13 Fencing
You've detected a split-brain situation -- a zombie leader is still running after a new leader was elected. Generation numbers ensure nodes will eventually reject the zombie's commands. But what about the window between the new leader taking over and the zombie learning it's been replaced? During that window, the zombie might still issue writes, modify shared storage, or corrupt data.
Fencing ensures the zombie can't do any damage during this dangerous transition period.
Background
In a leader-follower setup, detecting that the old leader is stale (via generation numbers) isn't enough. Consider this timeline:
- Leader A (generation 1) is serving writes to shared storage
- Leader A becomes unresponsive (network partition or GC pause)
- The cluster elects Leader B (generation 2)
- Leader B starts writing to shared storage
- Leader A comes back, doesn't yet know it's been replaced, and writes to shared storage
Between steps 4 and 5, both leaders are writing to the same shared storage. Even though generation numbers will eventually resolve this, the concurrent writes during the overlap window can cause corruption.
Fencing closes this window by proactively blocking the old leader's access to shared resources.
Definition
Fencing puts a "fence" around the previously active leader, preventing it from accessing cluster resources and serving any read/write requests.
Fencing techniques
Resource fencing
Block the old leader's access to the specific resources it needs:
- Revoke shared storage access -- Change NFS permissions or storage ACLs so the old leader's credentials no longer work
- Disable network ports -- Use remote management commands to block the old leader's network access to critical services
- Invalidate tokens -- If the storage system uses tokens/leases, revoke the old leader's token
The advantage: surgical and targeted. The old leader node stays running (useful for debugging) but can't affect shared state.
Node fencing (STONITH)
Stop the old leader entirely:
- Power off the node -- Via IPMI, iLO, or cloud provider API
- Force restart -- Hard reset the machine
- Kill the process -- If the node is a VM or container, terminate it
This is the nuclear option, known as STONITH -- "Shoot The Other Node In The Head." It's aggressive but unambiguous: a powered-off node definitely can't issue conflicting commands.
| Technique | Precision | Certainty | Recovery |
|---|---|---|---|
| Resource fencing | High (blocks specific access) | Medium (process still runs, might find another path) | Node stays up, can be re-added |
| Node fencing (STONITH) | Low (kills everything) | High (node is definitely stopped) | Requires full restart |
Resource fencing is preferred when you can reliably enumerate all the resources the old leader needs. Node fencing is the fallback when you can't be sure you've blocked every path -- when in doubt, kill the node.

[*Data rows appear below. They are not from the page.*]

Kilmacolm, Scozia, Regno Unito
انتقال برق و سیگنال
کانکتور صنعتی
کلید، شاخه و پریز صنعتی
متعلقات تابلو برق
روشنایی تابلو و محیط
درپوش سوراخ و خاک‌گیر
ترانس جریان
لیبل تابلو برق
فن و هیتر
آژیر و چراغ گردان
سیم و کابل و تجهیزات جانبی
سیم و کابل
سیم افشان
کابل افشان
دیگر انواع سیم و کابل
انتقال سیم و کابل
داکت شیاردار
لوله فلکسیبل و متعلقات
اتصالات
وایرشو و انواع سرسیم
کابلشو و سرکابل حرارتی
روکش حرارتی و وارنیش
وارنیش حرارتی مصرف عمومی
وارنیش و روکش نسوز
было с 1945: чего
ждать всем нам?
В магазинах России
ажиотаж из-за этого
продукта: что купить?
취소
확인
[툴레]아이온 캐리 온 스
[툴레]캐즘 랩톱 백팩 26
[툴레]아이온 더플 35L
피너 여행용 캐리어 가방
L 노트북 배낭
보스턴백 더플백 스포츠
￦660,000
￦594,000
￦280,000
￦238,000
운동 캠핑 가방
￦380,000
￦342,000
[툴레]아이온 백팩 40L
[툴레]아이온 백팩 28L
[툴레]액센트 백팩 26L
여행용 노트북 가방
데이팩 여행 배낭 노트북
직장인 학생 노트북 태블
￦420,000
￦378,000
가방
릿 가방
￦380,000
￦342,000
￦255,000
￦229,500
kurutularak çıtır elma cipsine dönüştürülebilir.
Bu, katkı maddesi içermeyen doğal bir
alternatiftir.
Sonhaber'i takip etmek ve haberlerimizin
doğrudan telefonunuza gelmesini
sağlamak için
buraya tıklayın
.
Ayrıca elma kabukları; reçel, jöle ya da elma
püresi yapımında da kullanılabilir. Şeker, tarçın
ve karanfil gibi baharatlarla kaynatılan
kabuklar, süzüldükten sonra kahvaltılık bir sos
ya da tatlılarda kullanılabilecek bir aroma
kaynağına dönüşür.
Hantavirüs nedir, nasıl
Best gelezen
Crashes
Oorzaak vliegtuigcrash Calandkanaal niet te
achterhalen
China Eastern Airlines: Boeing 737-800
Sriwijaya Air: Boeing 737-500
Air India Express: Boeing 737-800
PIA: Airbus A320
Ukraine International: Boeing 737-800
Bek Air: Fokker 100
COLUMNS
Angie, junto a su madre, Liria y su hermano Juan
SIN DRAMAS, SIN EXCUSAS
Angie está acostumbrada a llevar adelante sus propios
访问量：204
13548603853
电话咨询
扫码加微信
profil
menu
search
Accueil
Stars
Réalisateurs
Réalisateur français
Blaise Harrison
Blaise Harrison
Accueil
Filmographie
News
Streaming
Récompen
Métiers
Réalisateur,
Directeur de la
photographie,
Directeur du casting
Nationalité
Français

How fencing works with generation numbers
Fencing and split-brain detection are complementary:
- Generation numbers ensure that followers reject stale commands -- they solve the problem from the recipient side
- Fencing ensures the zombie leader can't issue commands -- it solves the problem from the sender side
- Together, they close both sides of the window: even if fencing is slightly delayed, generation numbers provide a safety net, and vice versa
Examples
HDFS
HDFS is the textbook example of fencing in production. When a standby NameNode takes over as the active NameNode:
- It uses STONITH to fence the previously active NameNode -- typically by SSHing to the machine and killing the NameNode process
- It revokes the old NameNode's access to the shared edit log storage (resource fencing)
- Only then does it begin serving as the new active NameNode
Without fencing, the old NameNode could write to the edit log concurrently with the new one, corrupting the file system's metadata.
Chubby / ZooKeeper
Chubby's lease mechanism is a form of time-based fencing. When a session lease expires, all locks held by that session are automatically released. The old leader loses its locks and therefore can't access the resources those locks protected. This is "soft fencing" -- it relies on all participants respecting the lease protocol.
Fencing comes up as a follow-up to split-brain: "OK, you have generation numbers. But what about the window before the zombie knows it's been replaced?" The answer: fence the old leader -- either block its resource access or kill the node. Always mention both the generation number (logical safety) and fencing (physical safety) as complementary defenses.